Prior to examining actual history, I expected written communication to play the most significant role the evolution of societies, but the data suggest that the combination of direct communication and the artifacts or examples provided by previous tools themselves seems to have played the major role. Even after the invention of written records literacy rates were extremely low the mid 1700s, and the start of the population explosion, which means most individuals in society learnt from direct communication and the examination of examples of things they wished to build.

Evolution of societies through evolution of tools.

Population growth seems to corelate more precisely with the development of the tools that enabled population growth than with the techniques such as farming that were enabled by the tools. For example population growth was higher from 10,000 BCE (12, thousand years ago), to 8,000 BCE, which was neolithic revolution in tools, than from 8,000 BCE to 5,000 BCE during the expansion of agriculture that was enabled by the newer tools. As there are so many other possible factor that could have affected growth it is advisable to cautious with conclusions, but there is little evidence that the growth was as much as result of the agriculture itself as I would have expected.

Education enables the evolution of tools.

It seems very likely that prior to formal education literacy, tools, together with direct training provided major mechanisms of passing knowledge from generation to generation.

Though much of western human history, there was a strong connection between religion and education.

Contemporary access to schooling – a solid pathway to educational attainment – depends on a country’s educational infrastructure. In many instances, the foundations of that infrastructure are based on facilities originally built by religious leaders and organizations to promote learning and spread the faith.

How religion may affect educational attainment: scholarly theories and historical background

While there were times prior to the industrial revolution when engineering was studied, such as in Ancient Rome, there were also times when academic studies were largely funded by religions, which would have meant the vast majority of the working population and trades people had no formal eduation other than working in their trade.

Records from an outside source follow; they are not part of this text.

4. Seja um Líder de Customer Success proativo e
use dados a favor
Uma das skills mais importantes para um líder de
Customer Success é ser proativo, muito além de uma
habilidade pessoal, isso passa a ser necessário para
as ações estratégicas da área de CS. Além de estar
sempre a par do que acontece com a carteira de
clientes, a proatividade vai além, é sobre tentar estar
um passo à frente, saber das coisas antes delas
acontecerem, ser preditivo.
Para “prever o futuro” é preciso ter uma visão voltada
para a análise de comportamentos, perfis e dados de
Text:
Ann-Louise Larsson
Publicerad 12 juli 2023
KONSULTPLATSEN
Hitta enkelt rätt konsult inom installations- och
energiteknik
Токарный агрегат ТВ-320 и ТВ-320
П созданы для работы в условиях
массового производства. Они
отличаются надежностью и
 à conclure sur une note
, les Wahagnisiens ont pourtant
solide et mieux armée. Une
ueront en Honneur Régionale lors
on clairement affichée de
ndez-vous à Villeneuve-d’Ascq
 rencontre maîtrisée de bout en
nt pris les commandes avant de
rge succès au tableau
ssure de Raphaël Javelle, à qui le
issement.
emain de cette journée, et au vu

This would have meant the evolution of tools was very often based on using previous tools as a source of inspiration and knowledge.

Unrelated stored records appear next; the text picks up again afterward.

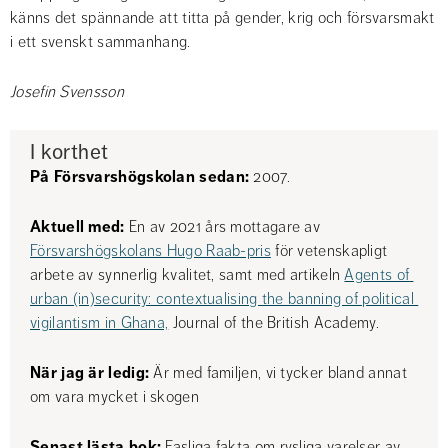
känns det spännande att titta på gender, krig och försvarsmakt 
i ett svenskt sammanhang.
Josefin Svensson
I korthet
På Försvarshögskolan sedan: 
2007.
Aktuell med:
 En av 2021 års mottagare av 
Försvarshögskolans Hugo Raab-pris
 för vetenskapligt 
arbete av synnerlig kvalitet, samt med artikeln 
Agents of 
urban (in)security: contextualising the banning of political 
vigilantism in Ghana,
 Journal of the British Academy.
När jag är ledig:
 Är med familjen, vi tycker bland annat 
om vara mycket i skogen
Senast lästa bok:
 Fasliga fakta om rysliga varelser av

Conclusion: Societal evolution.

It is very clear that a group of people from a modern society have changed more from paleolithic humans, than a group of any other species has changed over that same timespan.

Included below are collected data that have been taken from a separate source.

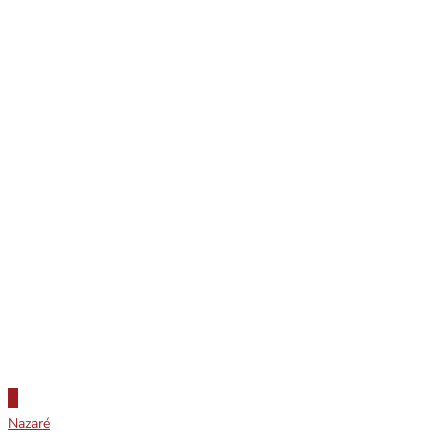
Nazaré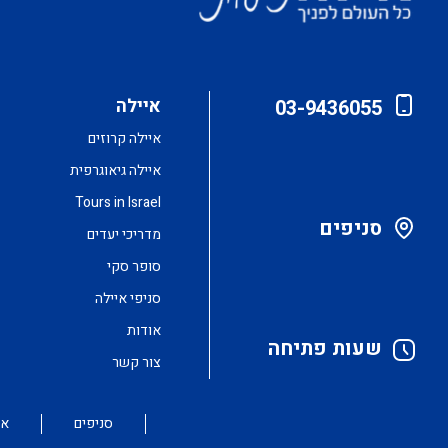
איילה
03-9436055
איילה קרוזים
איילה גיאוגרפית
Tours in Israel
סניפים
מדריכי יעדים
סופר סקי
סניפי איילה
אודות
שעות פתיחה
צור קשר
סניפים
או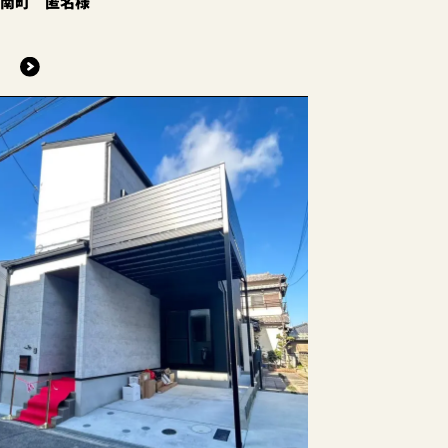
条南町 匿名様
る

Human societies can exhibit their own form of evolution, even without the evolution of the genetics of individual humans. A Lamarckism form of evolution where learned characteristics can be passed on to future generations. That is what, so far, separates humans from all other species, and allows humans societies to grown in population.

The planet is finite; therefore, the rules of exponential growth make it clear the planet was fully populated hundreds of millions of years ago, which means this continued evolution of human societies that has enabled the population to not only grow, but the growth to accelerate, will not end simply end simply because the current population explosion is ending.

The ability to continue to increase the percentage of live on Earth that is either human, or food for humans will continue until either:

  • The reduction in biodiversity and reduction in numbers of other species creates results in a less habitable planet, cause a collapse in the human population.
    • or
  • Humanity decides biodiversity is desirable and the is a point at which the cost to the environment of continuing growth of the human population, is reducing the quality of life, even if it is still possible.

The rapid change in child mortality, and the resulting huge shift required to restabilise population levels has almost certainly resulting is a overpopulation problem or ‘sustainability problem’ as we prefer to label it, which rules out further population growth until current problems are solved, but sooner or later, we need to decide how many people we want to have on this one finite planet.

Hopefully by something other than just let’s keep growing until everything breaks.